Work nears completion on Puget Island bridge


October 10, 2019

Rick Nelson

Workers pull chain link fencing from the underside of the Puget Island bridge. The fencing provided footing for paint crews and a structure for containment curtains. The project should be finished by the end of this month, according to the Washington State Department of Transportation.

The end of the road is in sight for the the SR 409 Puget Island Bridge Deck Repair and Replacement project.

"Provided we do not have any weather delays, this project could wrap up before the end of October," Tamara Greenwell, regional communications officer for the Washington State Department of Transportation, said Tuesday.

Current work includes:

• Removing suspended scaffolding underneath the bridge,

• Cleaning and painting the rigging contact points,

• Performing final touch-up work on the structure, and

• Cleaning and painting the pedestrian rail.

Remaining work includes:

• Finishing pedestrian rail installation and painting – containment rigging was in place, preventing this work from being done,

• Installing compression and strip seals at expansion joints,

• Removing the temporary osprey platform,

• Installing permanent signs, and

• Installing permanent pavement markings.

Work on the project began in March, 2018, with relocation of an osprey nest originally located on top of the bridge superstructure.
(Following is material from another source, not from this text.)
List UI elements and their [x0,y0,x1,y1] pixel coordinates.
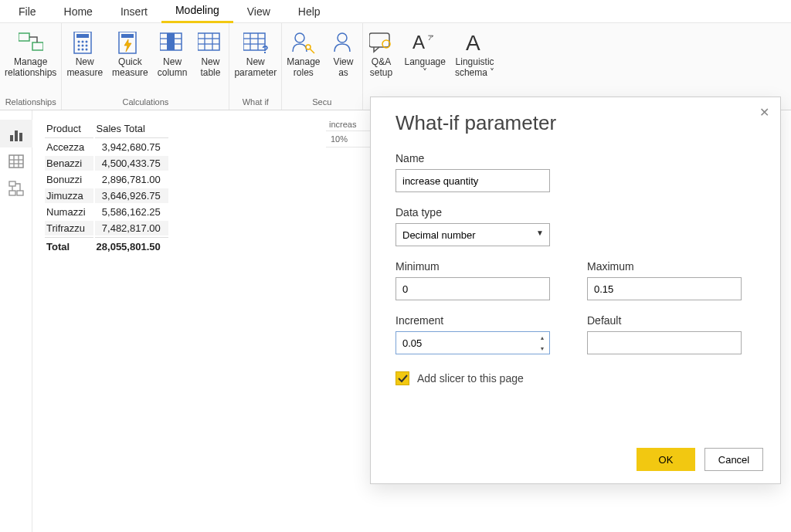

A contractor erected a pole and platform along the uncovered concrete portion of the bridge, and ospreys successfully nested there in the summers of 2018 and 2019.

A Puget Island resident, Vicki Bucklin, has suggested that the department maintain the new platform because of the osprey's success there.

Washington State Department of Transportation

Part of the bridge work included installing a higher guardrail and new surface for the pedestrian walkway.

That possibility is being considered but appears unlikely, according to an email from Joanna Lowery, WSDOT engineer in charge of the project.

"Right now, it looks like our bridge engineers have some serious concerns about the structural loads due to the platform," Lowery said Tuesday. "They also designed the platform to be temporary, so the materials and installation don't currently meet some of the design standards for permanent structures.

"We have a few more things to look into, but it seems most likely that the platform will have to come down."

The painting and repaving project was estimated to cost $17.2 million.

"We appreciate the community's continued patience during the work, and look forward to completion, which will preserve this vital transportation connection for many years to come," Greenwell said.